# Boar Fest!



## XTreme (May 17, 2008)

TEN boars were born this evening to two mothers....and we suspect there's going to be more by tomorrow morning!

The first six......










.....and the other four!










And here's the sick freak responsible...










And no....they're not our babies! Thank god!


----------



## jojo (Sep 20, 2007)

they look like little baby poos in the first picture

Jo xxx


----------



## Caz.I (Mar 21, 2009)

I thought they looked quite cute! But what are you going to do with them all?


----------



## littleredrooster (Aug 3, 2008)

What a let down!
When I first saw the thread title I thought they were on the table ready to eat.
Was just reaching for my hat and coat when I read the first post.
Well suppose I can wait a few months till they're fattened up.
Luvlly Jubbly!........


----------



## XTreme (May 17, 2008)

Caz.I said:


> I thought they looked quite cute! But what are you going to do with them all?


They're not our boars Caz.....a Spaniard owns them. No doubt one day they will be barbecued, but we have resued three in the past that we liked....so they're safe.


----------



## Pesky Wesky (May 10, 2009)

*wild boar/ jabalí*

arty:

Congratulations!!

Good luck with bringing up these babies.

:baby:

Are they a protected species??


----------



## chris(madrid) (Mar 23, 2008)

XTreme said:


> ..a Spaniard owns them. No doubt one day they will be barbecued,


A sensible folk - The Spanish.
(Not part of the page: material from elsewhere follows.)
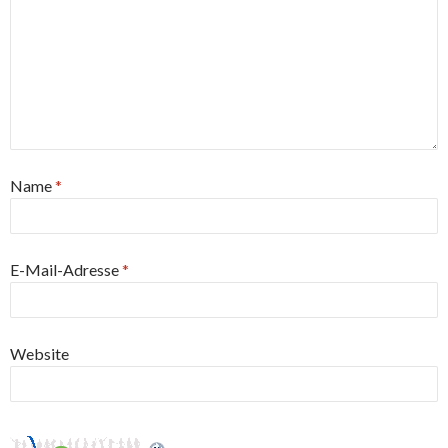
Name
*
E-Mail-Adresse
*
Website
Nothing like a roast Wild Boar fillet with truffle and woodland berries.


----------



## XTreme (May 17, 2008)

Pesky Wesky said:


> arty:
> 
> Congratulations!!
> 
> ...


No PW.....they're hunted in the wild, and the domestic ones are slaughtered.


----------



## bakeja (May 26, 2009)

Any more close-ups of the boarlets - they look very cute


----------



## jojo (Sep 20, 2007)

bakeja said:


> Any more close-ups of the boarlets - they look very cute



"Boarlets"???? Is that what they're called?????? 

Jo xx


----------



## XTreme (May 17, 2008)

bakeja said:


> Any more close-ups of the boarlets - they look very cute


Can't get too close at the moment....new mothers are very protective.


----------